Il sindacato non a caso si domanda chi sarà in grado di raccogliere e rappresentare le legittime attese di coloro che si sentono emarginati dalle élite economiche. Chi parla oggi ai perdenti delle politiche dell’austerity e della globalizzazione? Possiamo lasciare il campo a chi si scaglia contro l’immigrazione, a chi mette in discussione la politica e la rappresentatività dei corpi intermedi della società oppure a chi pensa alle piccole patrie? Da anni il sindacato sottopone ai nostri governanti una serie di rivendicazioni da mettere nell’agenda. Le risposte purtroppo non arrivano o sono parziali. Spesso sono legate all’oggi, alla ricerca del consenso o riparatrici di scelte sbagliate.
Va rilanciato il lavoro, soprattutto per i giovani. Il Jobs Act che doveva produrre occupazione stabile e ridurre la precarietà, visto i dati, non ha funzionato. Il tasso d’occupazione in aumento è in parte legato ai 24 miliardi spesi per la decontribuzione per le aziende e all’incremento del lavoro a termine. All’andamento positivo della nostra economia non corrisponde l’andamento dell’occupazione. Il lavoro in più non guasta, ma servono investimenti strutturali e non estemporanei, come i bonus. Istruzione, formazione professionale e permanente, nonché ammortizzatori sociali per superare, in un mercato sempre più flessibile, momenti di disoccupazione sono interventi necessari per salvaguardare i lavoratori e la loro professionalità nei prossimi decenni. La sfida da affrontare si chiama «Industria 4.0». Quasi sicuramente non sarà un momento di rottura, ma un’evoluzione progressiva a partire dai processi produttivi meno complessi. Ma solo ulteriori investimenti in infrastrutture digitali e nei saperi umani potranno garantire anche in futuro lavoro e benessere diffuso. Sono processi che nessuno potrà fermare. Per questo motivo vanno governati con il coinvolgimento delle parti sociali. Si dovrà puntare anche al coinvolgimento del mondo del lavoro nelle future scelte anche con forme avanzate di contrattazione.

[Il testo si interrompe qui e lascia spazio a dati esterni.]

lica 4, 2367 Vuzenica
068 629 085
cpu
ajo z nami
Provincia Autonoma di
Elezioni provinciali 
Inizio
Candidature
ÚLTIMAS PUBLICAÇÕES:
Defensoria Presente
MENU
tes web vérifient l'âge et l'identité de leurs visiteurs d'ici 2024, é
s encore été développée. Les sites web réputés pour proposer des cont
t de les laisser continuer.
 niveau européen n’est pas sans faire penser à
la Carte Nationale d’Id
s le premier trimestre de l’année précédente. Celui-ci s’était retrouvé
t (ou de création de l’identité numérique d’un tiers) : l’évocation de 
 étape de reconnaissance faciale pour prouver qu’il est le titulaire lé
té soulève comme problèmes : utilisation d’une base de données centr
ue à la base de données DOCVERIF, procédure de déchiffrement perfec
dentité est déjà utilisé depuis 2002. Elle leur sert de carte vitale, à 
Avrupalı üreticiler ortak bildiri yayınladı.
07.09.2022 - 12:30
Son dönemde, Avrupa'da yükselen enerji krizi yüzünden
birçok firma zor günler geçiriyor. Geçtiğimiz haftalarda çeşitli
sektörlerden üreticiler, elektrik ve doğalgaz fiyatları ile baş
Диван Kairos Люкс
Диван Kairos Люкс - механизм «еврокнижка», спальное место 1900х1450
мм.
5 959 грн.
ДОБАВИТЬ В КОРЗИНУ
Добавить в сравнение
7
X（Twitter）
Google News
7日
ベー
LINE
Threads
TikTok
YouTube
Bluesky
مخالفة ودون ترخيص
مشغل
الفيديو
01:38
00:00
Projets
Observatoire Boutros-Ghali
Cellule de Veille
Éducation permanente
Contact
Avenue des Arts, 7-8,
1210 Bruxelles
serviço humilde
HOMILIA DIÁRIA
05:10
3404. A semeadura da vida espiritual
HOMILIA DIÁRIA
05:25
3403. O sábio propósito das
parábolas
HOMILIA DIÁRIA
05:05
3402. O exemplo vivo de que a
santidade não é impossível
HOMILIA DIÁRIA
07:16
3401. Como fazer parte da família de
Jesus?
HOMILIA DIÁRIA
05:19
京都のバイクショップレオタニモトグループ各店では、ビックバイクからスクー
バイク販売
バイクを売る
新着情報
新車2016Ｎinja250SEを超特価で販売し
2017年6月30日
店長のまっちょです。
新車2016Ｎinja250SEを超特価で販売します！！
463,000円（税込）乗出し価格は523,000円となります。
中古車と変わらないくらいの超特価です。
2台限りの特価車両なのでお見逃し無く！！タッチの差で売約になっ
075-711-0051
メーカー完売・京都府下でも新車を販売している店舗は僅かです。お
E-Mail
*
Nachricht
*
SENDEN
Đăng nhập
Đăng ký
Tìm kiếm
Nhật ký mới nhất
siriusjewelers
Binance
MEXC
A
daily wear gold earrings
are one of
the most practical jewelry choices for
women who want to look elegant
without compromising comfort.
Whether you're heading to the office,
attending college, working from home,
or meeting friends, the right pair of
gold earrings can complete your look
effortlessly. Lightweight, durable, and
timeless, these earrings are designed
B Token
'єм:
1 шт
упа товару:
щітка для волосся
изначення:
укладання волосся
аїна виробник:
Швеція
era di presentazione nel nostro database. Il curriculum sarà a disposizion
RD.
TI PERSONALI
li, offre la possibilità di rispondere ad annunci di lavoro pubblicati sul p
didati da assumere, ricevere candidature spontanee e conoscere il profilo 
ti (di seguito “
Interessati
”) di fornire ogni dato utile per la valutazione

Non bisogna ignorare il welfare per chi non riesce a stare al passo con l’economia. I contratti — a partire da quelli pubblici — devono infine recuperare il potere d’acquisto e distribuire parte della ricchezza prodotta per incentivare i consumi, ma non necessariamente inseguendo solo il consumismo oggi in voga. Servizi ai cittadini, cultura e benessere sono settori economici che avranno in futuro sempre maggiore incidenza e parte dei salari si sposterà in quella direzione.
Al lavoro sono legate le pensioni: da anni ci confrontiamo con cambiamenti in peggio. Per ovviare ai guasti si interviene poi con le sanatorie, l’«Ape» sociale e l’«Ape» volontaria, che correggono magari torti palesi, non sono però in grado di fornire risposte alle prospettive future del sistema previdenziale e alla sua equità. Flessibilità in uscita, pensioni per i giovani in un sistema solidaristico con trattamenti minimi garantiti per legge, eliminazione del criterio perverso dell’adeguamento all’aspettativa di vita all’età pensionabile e la perequazione delle pensioni al costo della vita reale sono richieste minime per garantire anche in futuro la fiducia nel sistema previdenziale pubblico.
La lista si potrebbe anche allargare, ma sono queste le linee sulle quali il sindacato unitariamente ha aperto una vertenza in vista della legge finanziaria. Per questo manifestiamo sabato. Non si tratta di richieste populiste o elettoralistiche, ma indicano una via concreta e fattibile per una prospettiva positiva, basata sulla ripresa economica e sociale del Paese. Non siamo certi che questo possa bastare per fornire risposte ai lavoratori e ai pensionati o per arginare il populismo, ormai molto radicato nella società per le scelte non condivise da tanti cittadini. Però è un tentativo — o meglio, uno strumento — che sottoponiamo e consegniamo alla politica per recuperare almeno in parte il terreno perso.